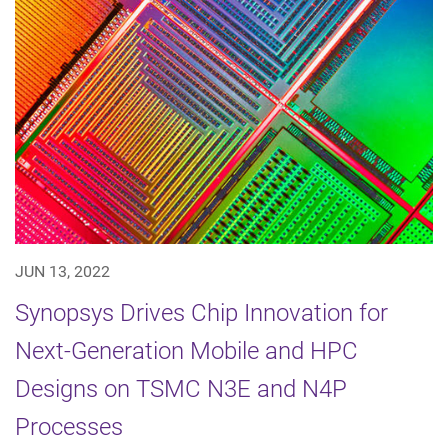
JUN 13, 2022
Synopsys Drives Chip Innovation for
Next-Generation Mobile and HPC
Designs on TSMC N3E and N4P
Processes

★ ★ ★

Repeat, exactly and only, the lines above from the one containing "Synopsys Drives Chip Innovation for" through the end of the material.

Synopsys Drives Chip Innovation for
Next-Generation Mobile and HPC
Designs on TSMC N3E and N4P
Processes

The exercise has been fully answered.